10 anni dalla morte di Giulio Regeni. Genitori: "Grazie a chi ha impedito oblio". Il film nelle sale
"Cittadini e scorta mediatica hanno illuminato il cammino verso la verità". Nelle sale "Tutto il male del mondo", un documentario sulla storia del ricercatore trovato morto il 3 febbraio 2016
"Il 25 gennaio sono 10 anni da quando Giulio è stato sequestrato al Cairo per poi essere torturato e ucciso da funzionari del regime egiziano". E' quanto hanno detto all'ANSA Paola e Claudio Regeni, attraverso la legale Alessandra Ballerini. "Ringraziamo tutte le persone e la scorta mediatica che hanno illuminato il nostro cammino verso la verità e la giustizia anche seguendo ogni fase del processo e impedendo che questa tragica storia di violazione dei diritti umani cadesse nell'oblio", hanno aggiunto.
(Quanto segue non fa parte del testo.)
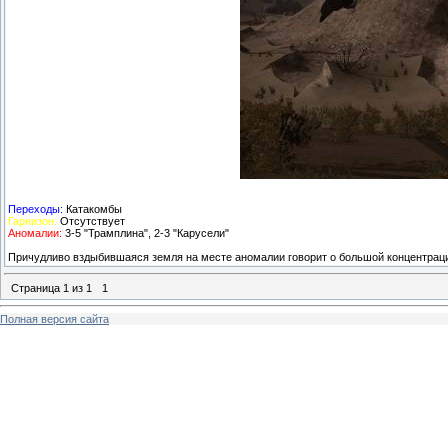
Переходы:
Катакомбы
Гарнизон:
Отсутствует
Аномалии:
3-5 "Трамплина", 2-3 "Карусели"
Причудливо вздыбившаяся земля на месте аномалии говорит о большой концентраци
Страница
1
из
1
1
Полная версия сайта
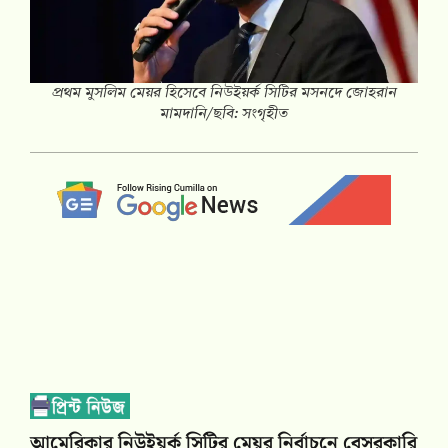
প্রথম মুসলিম মেয়র হিসেবে নিউইয়র্ক সিটির মসনদে জোহরান
মামদানি/ছবি: সংগৃহীত
আমেরিকার নিউইয়র্ক সিটির মেয়র নির্বাচনে বেসরকারি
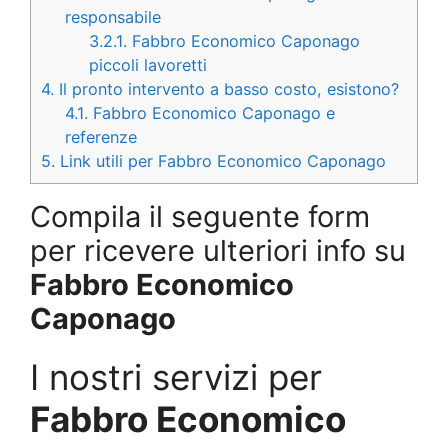
responsabile
3.2.1.
Fabbro Economico Caponago
piccoli lavoretti
4.
Il pronto intervento a basso costo, esistono?
4.1.
Fabbro Economico Caponago e
referenze
5.
Link utili per Fabbro Economico Caponago
Compila il seguente form
per ricevere ulteriori info su
Fabbro Economico
Caponago
I nostri servizi per
Fabbro Economico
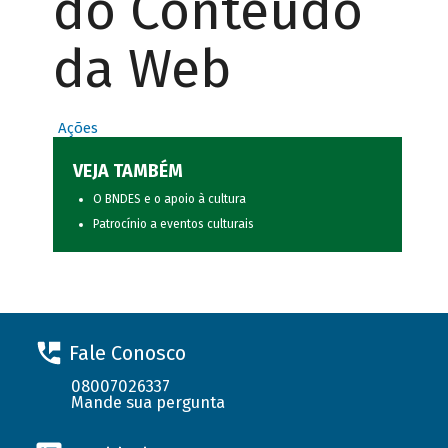
do Conteúdo
da Web
Ações
VEJA TAMBÉM
O BNDES e o apoio à cultura
Patrocínio a eventos culturais
Fale Conosco
08007026337
Mande sua pergunta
A dieci anni dal rapimento di Giulio Regeni e del ritrovamento, il 3 febbraio 2016, del suo corpo senza vita, a Fiumicello Villa Vicentina (provincia di Udine), il paese d'origine del ricercatore, il 26 gennaio verrà proiettato il documentario "Giulio Regeni: tutto il male del mondo" di Simone Manetti.
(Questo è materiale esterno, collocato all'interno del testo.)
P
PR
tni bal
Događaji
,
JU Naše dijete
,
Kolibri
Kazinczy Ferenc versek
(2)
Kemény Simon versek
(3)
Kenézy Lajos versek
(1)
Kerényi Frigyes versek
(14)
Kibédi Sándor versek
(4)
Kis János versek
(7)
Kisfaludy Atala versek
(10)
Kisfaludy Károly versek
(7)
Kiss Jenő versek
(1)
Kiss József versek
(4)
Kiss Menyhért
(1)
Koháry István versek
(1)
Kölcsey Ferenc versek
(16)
Il film è un appuntamento dell'evento "Parole, immagini e musica per Giulio", alla presenza dei genitori Paola Deffendi e Claudio Regeni, dell'avvocata Alessandra Ballerini, degli autori Emanuele Cava e Matteo Billi, di Mario Mazzarotto di Ganesh e Domenico Procacci di Fandango (che hanno prodotto il documentario con Agnese Ricchi e Laura Paolucci).
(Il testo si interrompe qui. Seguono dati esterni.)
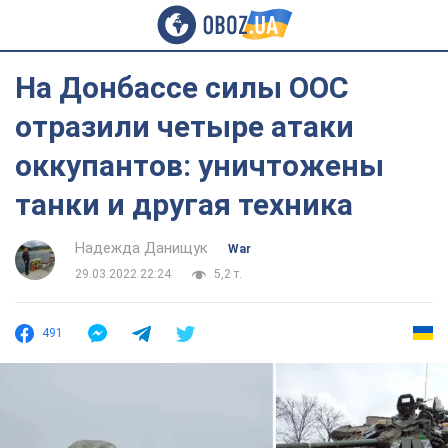
На Донбассе силы ООС
отразили четыре атаки
оккупантов: уничтожены
танки и другая техника
Надежда Данищук
War
29.03.2022 22:24
5,2 т.
491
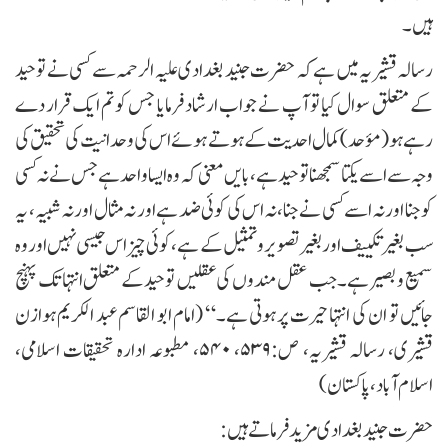
ہیں۔
رسالہ قشیریہ میں ہے کہ حضرت جنید بغدادی علیہ الرحمہ سے کسی نے توحید
کے متعلق سوال کیا تو آپ نے جواب ارشاد فرمایا جس کو تم ایک قرار دے
رہے ہو (مؤحد) کمال احدیت کے ہوتے ہوئے اس کی وحدانیت کی تحقیق کی
وجہ سے اسے یکتا سمجھنا توحید ہے، بایں معنی کہ وہ ایسا واحد ہے جس نے نہ کسی
کو جنا اور نہ اسے کسی نے جنا،نہ اس کی کوئی ضد ہے اور نہ مثال اور نہ شبیہ ، یہ
سب بغیر تکییف اور بغیر تصویر و تمثیل کے ہے، کوئی چیز اس جیسی نہیں اور وہ
سمیع و بصیر ہے۔ جب عقل مندوں کی عقلیں توحید کے متعلق انتہاتک پہنچ
جائیں تو ان کی انتہا حیرت پر ہوتی ہے۔“ (امام ابو القاسم عبد الکریم ہوازن
قشیری، رسالہ قشیریہ، ص:۵۳۹، ۵۴۰، مطبوعہ ادارہ تحقیقات اسلامی،
اسلام آباد، پاکستان)
حضرت جنید بغدادی مزید فرماتے ہیں:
Dieci anni dalla morte di Giulio Regeni. Un documentario per ricordarlo
La narrazione del docufilm si snoda tra le testimonianze del processo in corso a Roma — sospeso dallo scorso ottobre per eccezioni della difesa dei quattro ufficiali egiziani imputati — e interviste esclusive ai familiari che denunciano il "muro di gomma" istituzionale, i depistaggi del Cairo.
Il documentario - che oltre alle voci dei genitori raccoglie anche quelle di figure istituzionali come Matteo Renzi, premier all'epoca dei fatti, degli allora ministri Roberto Gentiloni e Federica Guidi, di Maurizio Massari, ex ambasciatore italiano al Cairo, e di testimoni egiziani - ricostruisce anche la “macchina della disinformazione” che ha continuato a ferire Giulio dopo la morte e sarà nelle sale italiane dal 2 al 4 febbraio dopo le anteprime di Fiumicello, Milano, Roma, Bologna e Genova previste a partire dal 25 gennaio.